Supermarket inquiry (2024). The ACCC investigated Coles and Woolworths after complaints about pricing, supplier relations and grocery affordability. Recommendations included:

  • Mandatory unit pricing.
  • Stronger Food and Grocery Code.
  • Greater transparency on margins.
  • Reformed merger laws.
Merger reform (2026)
Mandatory pre-notification of large mergers (over $50 million turnover) from 1 January 2026, replacing the voluntary regime. ACCC has stronger powers to block anti-competitive mergers.
Digital platforms inquiry (ongoing)
Five interim reports (2019-2024) addressing the market power of Google, Meta and Amazon. Proposed mandatory codes of conduct and competition rules.
Energy market review
The ACCC monitors retail electricity competition and gas markets. Default Market Offer caps and price disclosure rules introduced after the 2018 inquiry.
Banking and financial services
Royal Commission (2017-2019) led to ASIC, APRA and ACCC reforms, including breaking up vertically integrated wealth management businesses.

Natural monopolies and regulation

Some industries are natural monopolies: high fixed costs and declining average cost mean a single firm produces more cheaply than competing firms.

Examples: electricity transmission, water pipes, rail track, NBN.

Policy response: keep as a single firm but regulate prices and access.

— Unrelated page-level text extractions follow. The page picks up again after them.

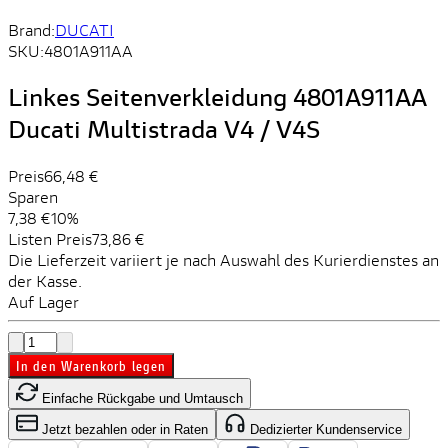
Brand:
DUCATI
SKU:
4801A911AA
Linkes Seitenverkleidung 4801A911AA
Ducati Multistrada V4 / V4S
Preis
66,48 €
Sparen
7,38 €
10%
Listen Preis
73,86 €
Die Lieferzeit variiert je nach Auswahl des Kurierdienstes an
der Kasse.
Auf Lager
In den Warenkorb legen
Einfache Rückgabe und Umtausch
Jetzt bezahlen oder in Raten
Dedizierter Kundenservice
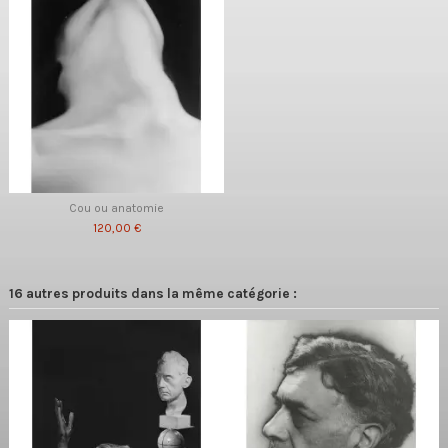
Cou ou anatomie
120,00 €
16 autres produits dans la même catégorie :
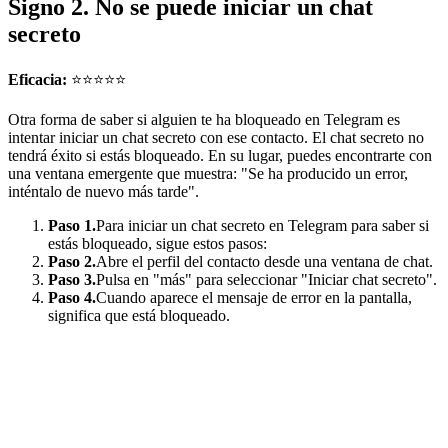
Signo 2. No se puede iniciar un chat
secreto
Eficacia:
⭐⭐⭐⭐⭐
Otra forma de saber si alguien te ha bloqueado en Telegram es
intentar iniciar un chat secreto con ese contacto. El chat secreto no
tendrá éxito si estás bloqueado. En su lugar, puedes encontrarte con
una ventana emergente que muestra: "Se ha producido un error,
inténtalo de nuevo más tarde".
Paso 1.
Para iniciar un chat secreto en Telegram para saber si
estás bloqueado, sigue estos pasos:
Paso 2.
Abre el perfil del contacto desde una ventana de chat.
Paso 3.
Pulsa en "más" para seleccionar "Iniciar chat secreto".
Paso 4.
Cuando aparece el mensaje de error en la pantalla,
significa que está bloqueado.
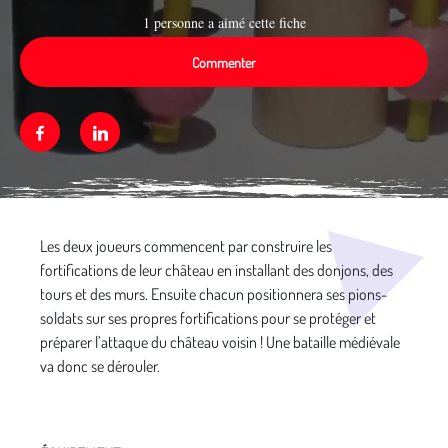
1 personne a aimé cette fiche
Commenter
Facebook
Linkedin
Média secondaire
Les deux joueurs commencent par construire les
fortifications de leur château en installant des donjons, des
tours et des murs. Ensuite chacun positionnera ses pions-
soldats sur ses propres fortifications pour se protéger et
préparer l’attaque du château voisin ! Une bataille médiévale
va donc se dérouler.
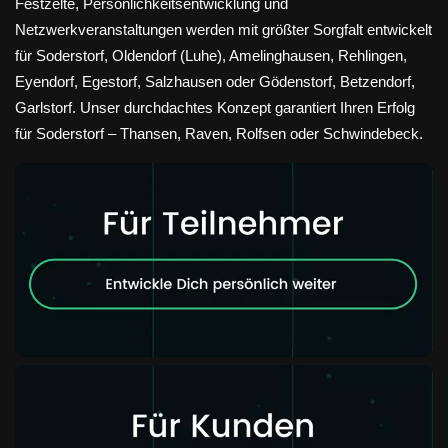
Festzelte, Persönlichkeitsentwicklung und
Netzwerkveranstaltungen werden mit größter Sorgfalt entwickelt
für Soderstorf, Oldendorf (Luhe), Amelinghausen, Rehlingen,
Eyendorf, Egestorf, Salzhausen oder Gödenstorf, Betzendorf,
Garlstorf. Unser durchdachtes Konzept garantiert Ihren Erfolg
für Soderstorf – Thansen, Raven, Rolfsen oder Schwindebeck.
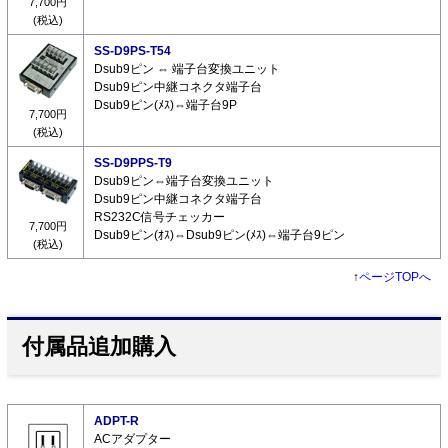
7,700円
(税込)
SS-D9PS-T54
Dsub9ピン ⇔ 端子台変換ユニット
Dsub9ピン中継コネクタ端子台
Dsub9ピン(ﾒｽ)⇔端子台9P
7,700円
(税込)
SS-D9PPS-T9
Dsub9ピン⇔端子台変換ユニット
Dsub9ピン中継コネクタ端子台
RS232C信号チェッカー
7,700円
Dsub9ピン(ｵｽ)⇔Dsub9ピン(ﾒｽ)⇔端子台9ピン
(税込)
↑
ページTOPへ
付属品追加購入
ADPT-R
ACアダプター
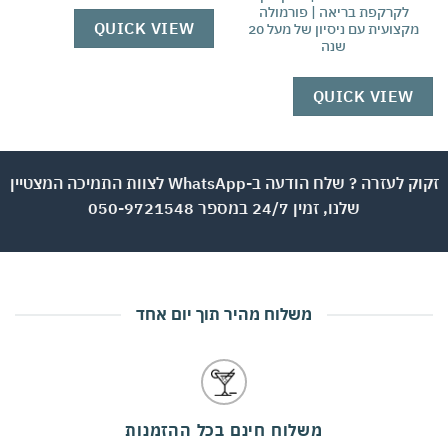
לקרקפת בריאה | פורמולה
QUICK VIEW
מקצועית עם ניסיון של מעל 20
שנה
QUICK VIEW
זקוק לעזרה ? שלח הודעה ב-WhatsApp לצוות התמיכה המצטיין
שלנו, זמין 24/7 במספר 050-9721548
משלוח מהיר תוך יום אחד
משלוח חינם בכל ההזמנות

  • Australian Energy Regulator (AER) sets transmission revenue allowances.
  • National Access Regime under Part IIIA of the CCA allows third-party access to essential infrastructure.
  • State pricing regulators (IPART in NSW, ESC in Victoria, QCA in Queensland) regulate water, transport.

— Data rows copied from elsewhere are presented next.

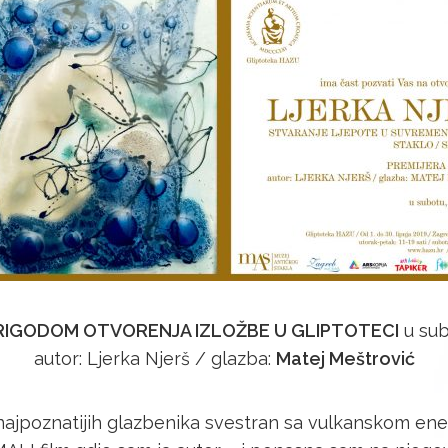
PRIGODOM OTVORENJA IZLOŽBE U GLIPTOTECI
u subo
autor: Ljerka Njerš / glazba:
Matej Meštrović
jpoznatijih glazbenika svestran sa vulkanskom ener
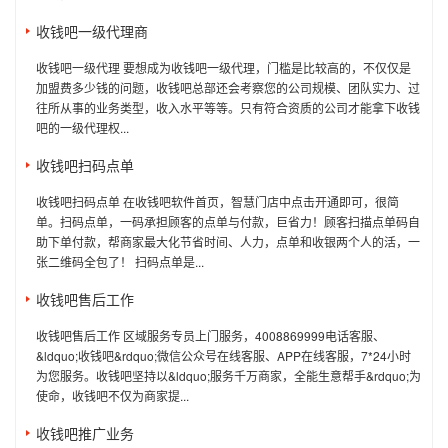
收钱吧一级代理商
收钱吧一级代理 要想成为收钱吧一级代理，门槛是比较高的，不仅仅是
加盟费多少钱的问题，收钱吧总部还会考察您的公司规模、团队实力、过
往所从事的业务类型，收入水平等等。只有符合资质的公司才能拿下收钱
吧的一级代理权...
收钱吧扫码点单
收钱吧扫码点单 在收钱吧软件首页，智慧门店中点击开通即可，很简
单。扫码点单，一码承担顾客的点单与付款，巨省力！顾客扫描点单码自
助下单付款，帮商家最大化节省时间、人力，点单和收银两个人的活，一
张二维码全包了！ 扫码点单是...
收钱吧售后工作
收钱吧售后工作 区域服务专员上门服务，4008869999电话客服、
&ldquo;收钱吧&rdquo;微信公众号在线客服、APP在线客服，7*24小时
为您服务。收钱吧坚持以&ldquo;服务千万商家，全能生意帮手&rdquo;为
使命，收钱吧不仅为商家提...
收钱吧推广业务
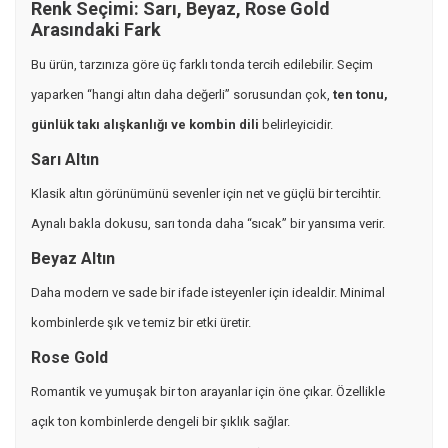
Renk Seçimi: Sarı, Beyaz, Rose Gold
Arasındaki Fark
Bu ürün, tarzınıza göre üç farklı tonda tercih edilebilir. Seçim
yaparken “hangi altın daha değerli” sorusundan çok,
ten tonu,
günlük takı alışkanlığı ve kombin dili
belirleyicidir.
Sarı Altın
Klasik altın görünümünü sevenler için net ve güçlü bir tercihtir.
Aynalı bakla dokusu, sarı tonda daha “sıcak” bir yansıma verir.
Beyaz Altın
Daha modern ve sade bir ifade isteyenler için idealdir. Minimal
kombinlerde şık ve temiz bir etki üretir.
Rose Gold
Romantik ve yumuşak bir ton arayanlar için öne çıkar. Özellikle
açık ton kombinlerde dengeli bir şıklık sağlar.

Costs and benefits of competition

Benefits of competition:

  1. Lower prices for consumers.
  2. Productive efficiency (firms minimise cost).
  3. Allocative efficiency (price equals marginal cost).
  4. Innovation as firms compete on quality and new products.
  5. Consumer choice.

Concerns about excess competition:

  1. Race to the bottom on quality or safety.
  2. Predatory pricing by large incumbents to drive out entrants.
  3. Insufficient scale for fixed-cost industries.

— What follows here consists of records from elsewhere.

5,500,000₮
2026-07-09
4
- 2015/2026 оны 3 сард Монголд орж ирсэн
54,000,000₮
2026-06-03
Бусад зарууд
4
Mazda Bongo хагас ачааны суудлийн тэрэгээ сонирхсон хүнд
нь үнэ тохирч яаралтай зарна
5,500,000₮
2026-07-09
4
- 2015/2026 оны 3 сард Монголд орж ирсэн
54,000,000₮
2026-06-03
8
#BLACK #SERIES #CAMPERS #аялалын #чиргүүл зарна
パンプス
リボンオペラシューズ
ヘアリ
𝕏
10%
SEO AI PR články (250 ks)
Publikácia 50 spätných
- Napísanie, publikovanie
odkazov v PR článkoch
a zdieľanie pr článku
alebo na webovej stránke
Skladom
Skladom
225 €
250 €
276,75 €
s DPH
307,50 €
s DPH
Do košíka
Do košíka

The Australian framework balances these through the CCA: competition is the presumption, with carve-outs for natural monopolies and authorised cooperative arrangements.

Common QCE traps

Treating all big firms as monopolies
Coles and Woolworths are an oligopoly, not a monopoly. The distinction matters.
Forgetting consumer protection
The CCA covers both competition and consumer protection (unconscionable conduct, misleading conduct).
Treating monopoly as always bad
Natural monopolies can be efficient if well regulated. The right question is how to regulate, not whether to break up.
Quoting old statistics
Use the 2024 supermarket inquiry, 2024 merger reform, and recent digital platforms reports.